→ TASK ITEM:
Each record, in full, must be restated word for word.

→ Dataset records:
============
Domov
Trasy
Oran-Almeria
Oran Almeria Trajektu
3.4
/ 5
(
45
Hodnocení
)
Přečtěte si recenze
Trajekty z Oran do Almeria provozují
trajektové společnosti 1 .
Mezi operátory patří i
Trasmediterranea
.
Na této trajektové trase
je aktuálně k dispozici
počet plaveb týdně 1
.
============
→ YOUR RESPONSE:
Domov
Trasy
Oran-Almeria
Oran Almeria Trajektu
3.4
/ 5
(
45
Hodnocení
)
Přečtěte si recenze
Trajekty z Oran do Almeria provozují
trajektové společnosti 1 .
Mezi operátory patří i
Trasmediterranea
.
Na této trajektové trase
je aktuálně k dispozici
počet plaveb týdně 1
.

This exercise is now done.